Vers le milieu du film, notre petite assemblée se rend à l’opéra et assiste à une pièce qui se présente au spectateur comme l’envers de leur situation : un drame orientaliste riche en figuration, en étoffes, en décors, en accessoires et, de surcroît, une tragédie de la fidélité. Il se produit alors une pliure d’autant plus franche que la caméra de Stiller pénètre jusque dans la pièce et l’investit. Sur cette scène, tout est annoncé franchement : l’espace saturé renvoie à une expression directe des passions ; rien ne flotte dans l’air puisque justement, tout y prend corps. Lorsqu’on revient, par la suite, aux surfaces béantes de la réalité, on se dit que Stiller travaille à y laisser une place vacante : celle de l’inconscient – à défaut d’un meilleur terme – qui mène ses personnages par le bout du nez.

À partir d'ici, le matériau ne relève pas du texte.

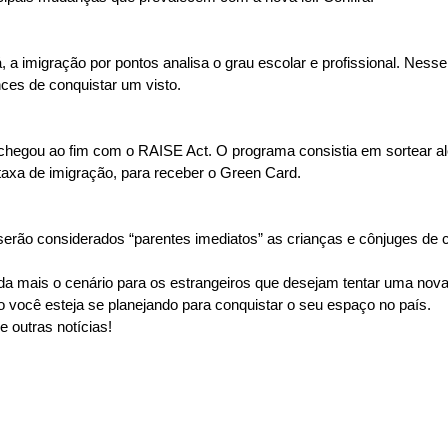
a imigração por pontos analisa o grau escolar e profissional. Nesse
nces de conquistar um visto.
chegou ao fim com o RAISE Act. O programa consistia em sortear ale
axa de imigração, para receber o Green Card.
ão considerados “parentes imediatos” as crianças e cônjuges de ci
 mais o cenário para os estrangeiros que desejam tentar uma nova v
você esteja se planejando para conquistar o seu espaço no país.
outras notícias!  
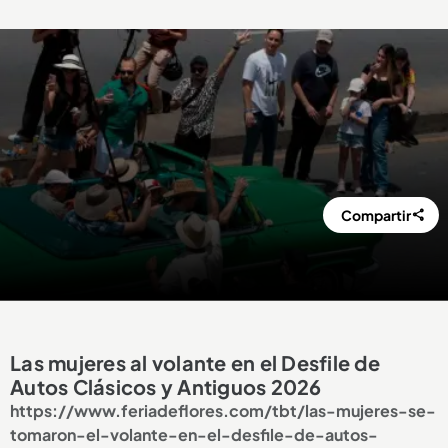
Compartir
Las mujeres al volante en el Desfile de
Autos Clásicos y Antiguos 2026
https://www.feriadeflores.com/tbt/las-mujeres-se-
tomaron-el-volante-en-el-desfile-de-autos-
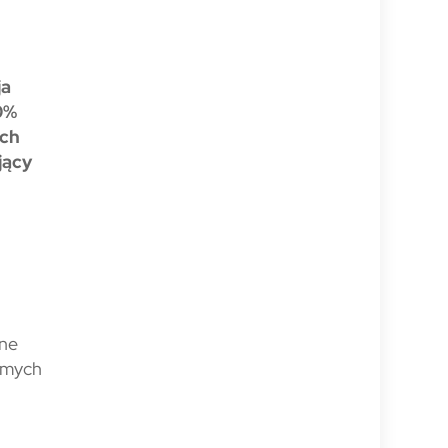
ja
0%
ych
jący
one
amych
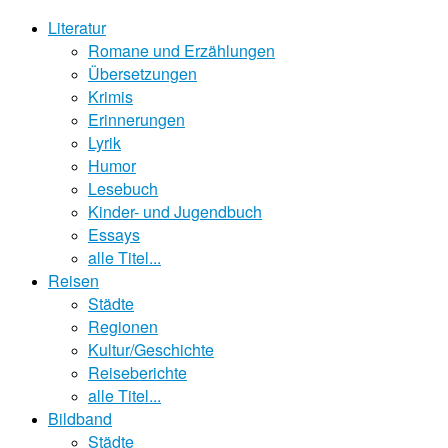
Literatur
Romane und Erzählungen
Übersetzungen
Krimis
Erinnerungen
Lyrik
Humor
Lesebuch
Kinder- und Jugendbuch
Essays
alle Titel...
Reisen
Städte
Regionen
Kultur/Geschichte
Reiseberichte
alle Titel...
Bildband
Städte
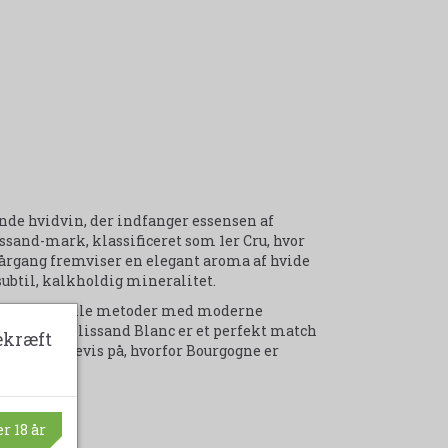
ende hvidvin, der indfanger essensen af
sand-mark, klassificeret som 1er Cru, hvor
 årgang fremviser en elegant aroma af hvide
 subtil, kalkholdig mineralitet.
r traditionelle metoder med moderne
sse. Hans Belissand Blanc er et perfekt match
ekræft
er et sandt bevis på, hvorfor Bourgogne er
r 18 år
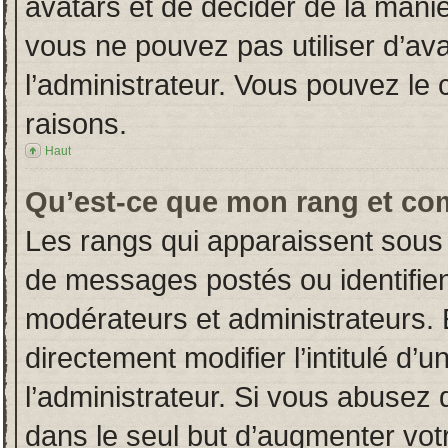
avatars et de décider de la manièr
vous ne pouvez pas utiliser d’ava
l’administrateur. Vous pouvez le
raisons.
Haut
Qu’est-ce que mon rang et co
Les rangs qui apparaissent sous 
de messages postés ou identifient
modérateurs et administrateurs.
directement modifier l’intitulé d’u
l’administrateur. Si vous abuse
dans le seul but d’augmenter vot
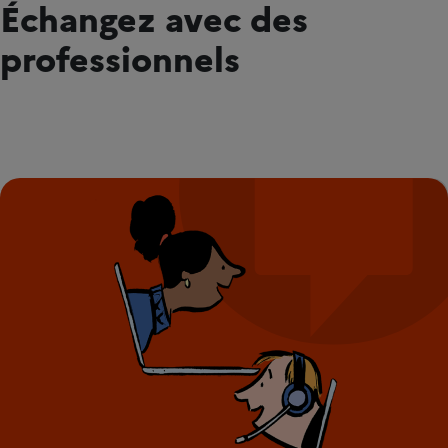
Échangez avec des
professionnels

Cet air témoigne du profond refoulement pratiqué par les personnages, de leur profonde inaptitude à l’expression. Puisque cette place est libre, c’est que, finalement, personne ne l’habite. Il n’y a qu’à voir ce désopilant passage où le sculpteur Perben Wells, pour exprimer ses sentiments (sa haine envers le Baron Félix, son honneur blessé par la légèreté d’Irène), se trouve contraint de les insuffler insidieusement au professeur Charpentier, afin que lui les assume à sa place. Il est forcé de les médiatiser par celui-là même qui ne doit absolument pas en avoir connaissance. Ces grandes surfaces, cet espace non rempli, laissent à Stiller une aisance de mouvement, une place nécessaire au grand raffinement psychologique et à la grande complexité des situations décrites. Sans cela, elles perdraient une grande part de leur élasticité. Ce n’est pas la moindre des raisons pour lesquelles Stiller nous demeure si précisément moderne.